AS demand for track access grows, infrastructure managers from around the world face a daily battle to keep their railways operational during limited maintenance intervals.

Predictive and preventative rather than interval-based maintenance is the holy grail for infrastructure managers and Artificial Intelligence (AI) and machine learning applications are increasingly facilitating these strategies. Sperry’s solution, Elmer, named after Dr Elmer Sperry, the company’s founder, is an AI system which relies on neural networks - a set of algorithms designed to recognise patterns - to identify the signature of cracks in scans of rails.

Sperry’s vehicle-mounted ultrasound, induction and vision systems record hundreds of kilometres each day, generating vast quantities of data, which are now analysed using a scalable cloud computing solution running the Elmer neural networks. Since July 1 2019, all of Sperry’s non-stop fleet in North America has been processed using Elmer while additional North American as well as European, African and South American clients are set to benefit as their systems become compatible with Elmer in the future.

The technology, including AI, neural networks, and training data, was all developed in-house.

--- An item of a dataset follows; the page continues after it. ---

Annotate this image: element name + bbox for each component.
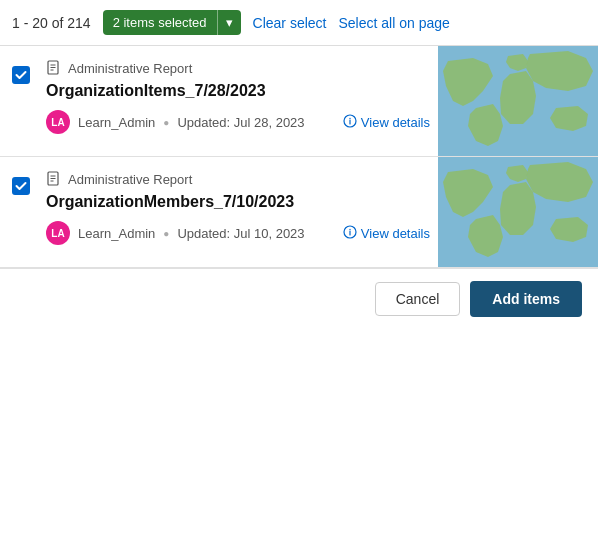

The overall objective is to minimise the number of possible suspect points identified on the track. This will reduce the amount of information presented to analysts who will continue to make the final choice of identifying the false positives before sending the suspected faults out for validation on the track itself. By focusing the attention of analysts on fewer suspect points, the intention is to reduce the risk of error and the amount of time people spend at the lineside inspecting track. It is also possible for Elmer to target large and priority faults.


In developing Elmer, Sperry faced the challenge of separating non-flaw detections from genuine flaw detections. This is currently done with a rules-based pre-processing system that highlights potential flaws which are then assessed by the human analysts and identified in the field.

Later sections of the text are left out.